All this process, when well accompanied, generates a mother willing to assume her emotional reality – whatever it may be – and also an open mother to connect with the beauty and delicacy that each child brings.

So more than manuals or courses, what your child needs is that you as a mother and your partner as a father are in a constant spiritual search that leads them to grow as people.

The idea of ​​walking these spiritual paths is that these are enlightening paths that lead to a deep sincerity that also requires constant and exhaustive review.

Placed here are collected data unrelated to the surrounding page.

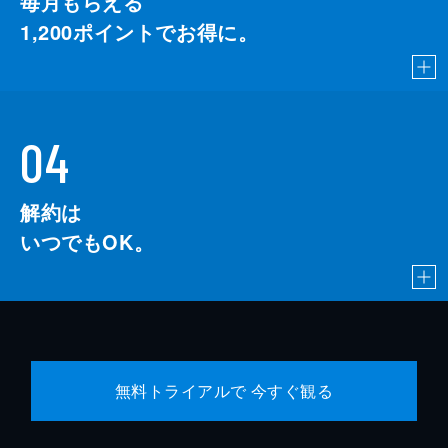
毎月もらえる
1,200
ポイントでお得に。
04
解約は
いつでもOK。
無料トライアルで 今すぐ観る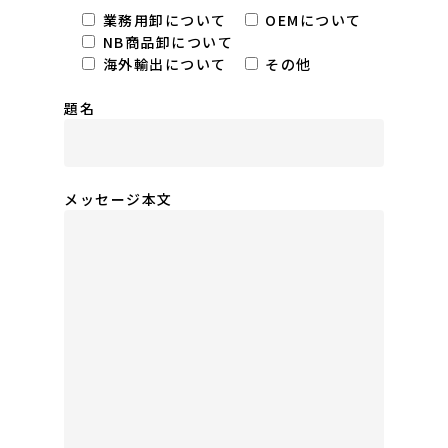
業務用卸について
OEMについて
NB商品卸について
海外輸出について
その他
題名
メッセージ本文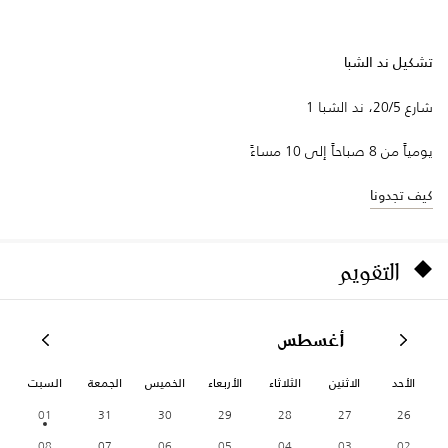
تشكيل ند الشبا
شارع 20/5، ند الشبا 1
يومياً من 8 صباحاً إلى 10 مساءً
كيف تجدونا
التقويم
أغسطس
الأحد
الاثنين
الثلاثاء
الأربعاء
الخميس
الجمعة
السبت
01
31
30
29
28
27
26
08
07
06
05
04
03
02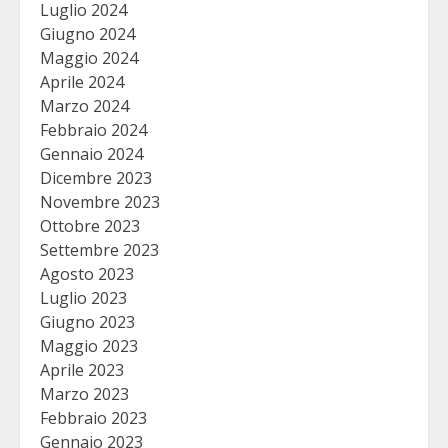
Luglio 2024
Giugno 2024
Maggio 2024
Aprile 2024
Marzo 2024
Febbraio 2024
Gennaio 2024
Dicembre 2023
Novembre 2023
Ottobre 2023
Settembre 2023
Agosto 2023
Luglio 2023
Giugno 2023
Maggio 2023
Aprile 2023
Marzo 2023
Febbraio 2023
Gennaio 2023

The objective of that pilgrimage, of that review of our personal history as girls, which can certainly run into painful episodes and reveal to us a child who at times felt abandoned, is that by walking you can transform yourself into a mother capable of accepting your child as he is: with his way of approaching situations, his sensitivity and his perceptions.

But to come to accept your child as he is and therefore love him as it is necessary to mature emotionally and spiritually, only then can you unconditionally love your child.

And it is that unconditional love – which is achieved from the certainty of a mother who has overcome her fears as a child (which although we do not believe it, many times they are still there), is that you will be able to raise a child, with your own parenting model that it is based on values ​​such as respect, love and understanding. And a child raised like this will surely be an adult who will offer the same to his fellow men.